----- DATA PROVIDED -----

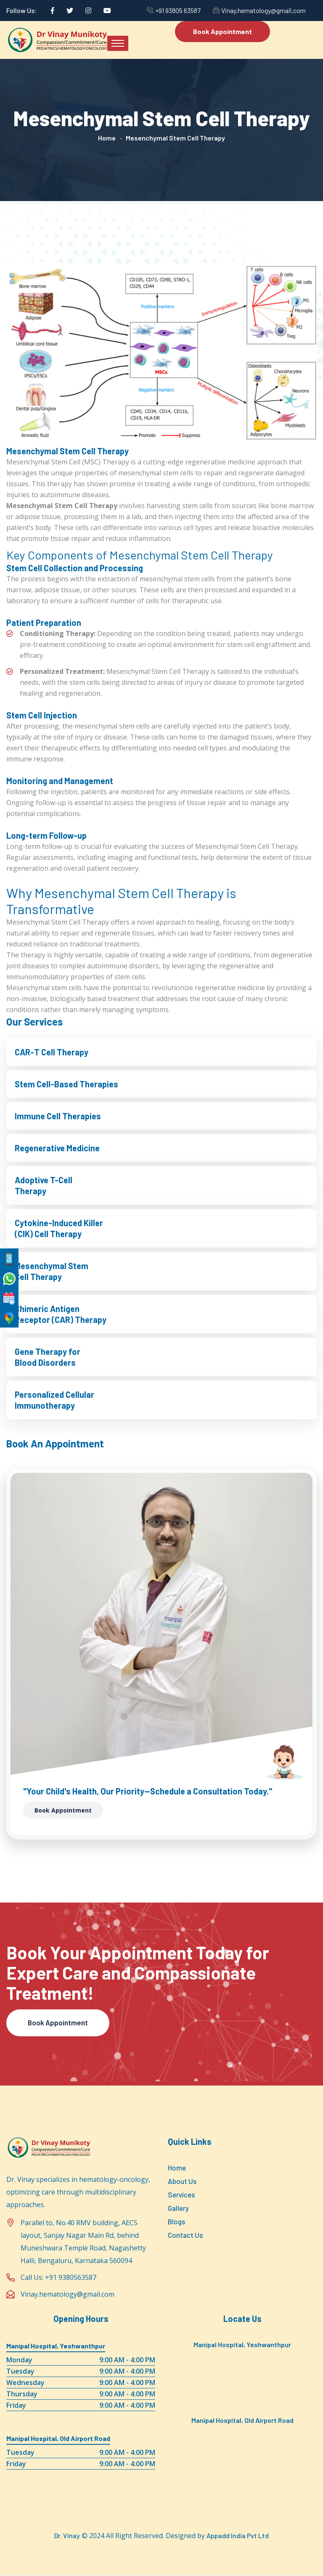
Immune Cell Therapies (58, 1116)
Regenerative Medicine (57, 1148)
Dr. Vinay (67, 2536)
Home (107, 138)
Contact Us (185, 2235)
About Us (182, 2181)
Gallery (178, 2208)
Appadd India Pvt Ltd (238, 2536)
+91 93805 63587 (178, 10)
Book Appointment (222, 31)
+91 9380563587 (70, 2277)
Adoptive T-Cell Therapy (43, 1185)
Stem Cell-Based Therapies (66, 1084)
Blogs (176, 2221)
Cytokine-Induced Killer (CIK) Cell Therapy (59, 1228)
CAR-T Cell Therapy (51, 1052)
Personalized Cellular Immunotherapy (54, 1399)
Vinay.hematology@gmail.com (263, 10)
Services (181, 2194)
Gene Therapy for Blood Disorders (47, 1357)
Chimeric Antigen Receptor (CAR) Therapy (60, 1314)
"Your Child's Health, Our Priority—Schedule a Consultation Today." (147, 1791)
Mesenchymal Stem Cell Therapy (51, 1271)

-----
----- DATA PROVIDED -----

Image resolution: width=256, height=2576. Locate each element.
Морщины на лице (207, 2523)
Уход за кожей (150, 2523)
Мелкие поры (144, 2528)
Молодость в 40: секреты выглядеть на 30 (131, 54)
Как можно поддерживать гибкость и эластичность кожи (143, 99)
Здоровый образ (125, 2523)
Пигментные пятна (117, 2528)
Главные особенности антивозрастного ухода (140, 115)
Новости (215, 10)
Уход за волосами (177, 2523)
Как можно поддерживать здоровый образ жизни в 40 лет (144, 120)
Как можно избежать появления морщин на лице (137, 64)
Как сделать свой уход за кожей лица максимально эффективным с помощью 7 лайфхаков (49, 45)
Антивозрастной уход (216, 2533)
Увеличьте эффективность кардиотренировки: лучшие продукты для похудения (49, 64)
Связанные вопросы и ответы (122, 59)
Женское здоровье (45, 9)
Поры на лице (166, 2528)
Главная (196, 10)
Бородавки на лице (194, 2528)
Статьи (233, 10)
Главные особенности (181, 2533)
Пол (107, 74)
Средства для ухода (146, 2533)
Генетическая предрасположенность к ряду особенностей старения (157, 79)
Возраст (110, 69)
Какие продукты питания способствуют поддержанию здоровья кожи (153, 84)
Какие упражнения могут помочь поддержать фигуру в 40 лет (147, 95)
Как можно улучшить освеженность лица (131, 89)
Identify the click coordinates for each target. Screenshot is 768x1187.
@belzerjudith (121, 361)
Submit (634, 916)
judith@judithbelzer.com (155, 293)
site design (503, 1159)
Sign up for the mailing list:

-----
----- DATA PROVIDED -----

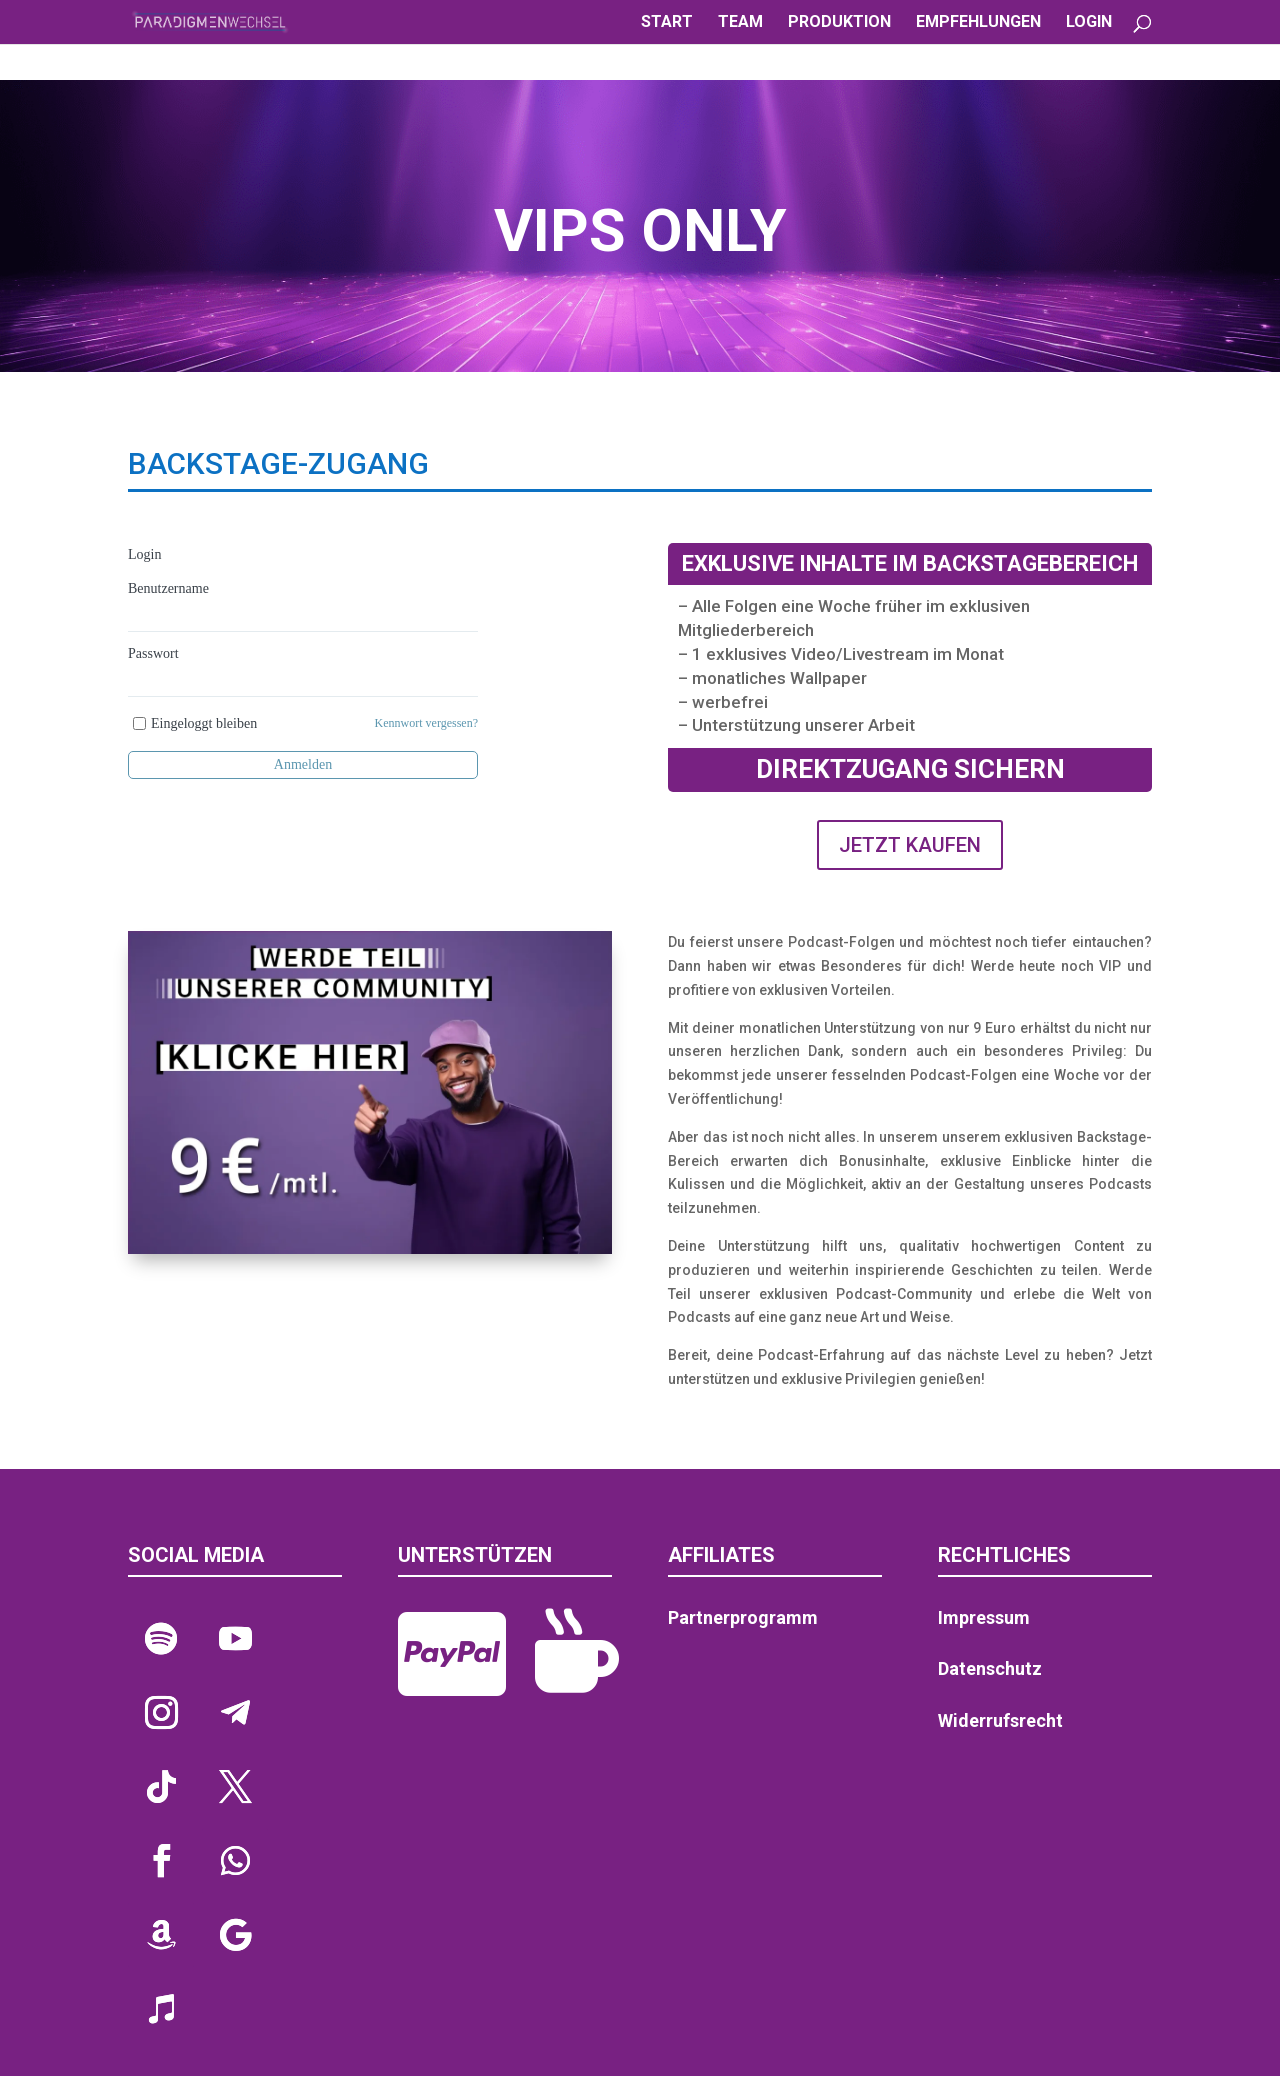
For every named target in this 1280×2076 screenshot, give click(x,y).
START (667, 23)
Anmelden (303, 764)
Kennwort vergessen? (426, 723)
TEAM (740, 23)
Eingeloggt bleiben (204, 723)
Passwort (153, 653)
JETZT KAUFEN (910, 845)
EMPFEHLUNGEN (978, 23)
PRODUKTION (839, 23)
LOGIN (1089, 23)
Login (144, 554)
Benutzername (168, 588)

-----

● DESCRIPTION OF THE TASK:
The response should be the listing above, limited to the lines between the one holding "Immune Cell Therapies (58, 1116)" and the one holding "Vinay.hematology@gmail.com (263, 10)", inclusive, reproduced exactly.

● EXPECTED ANSWER:
Immune Cell Therapies (58, 1116)
Regenerative Medicine (57, 1148)
Dr. Vinay (67, 2536)
Home (107, 138)
Contact Us (185, 2235)
About Us (182, 2181)
Gallery (178, 2208)
Appadd India Pvt Ltd (238, 2536)
+91 93805 63587 (178, 10)
Book Appointment (222, 31)
+91 9380563587 (70, 2277)
Adoptive T-Cell Therapy (43, 1185)
Stem Cell-Based Therapies (66, 1084)
Blogs (176, 2221)
Cytokine-Induced Killer (CIK) Cell Therapy (59, 1228)
CAR-T Cell Therapy (51, 1052)
Personalized Cellular Immunotherapy (54, 1399)
Vinay.hematology@gmail.com (263, 10)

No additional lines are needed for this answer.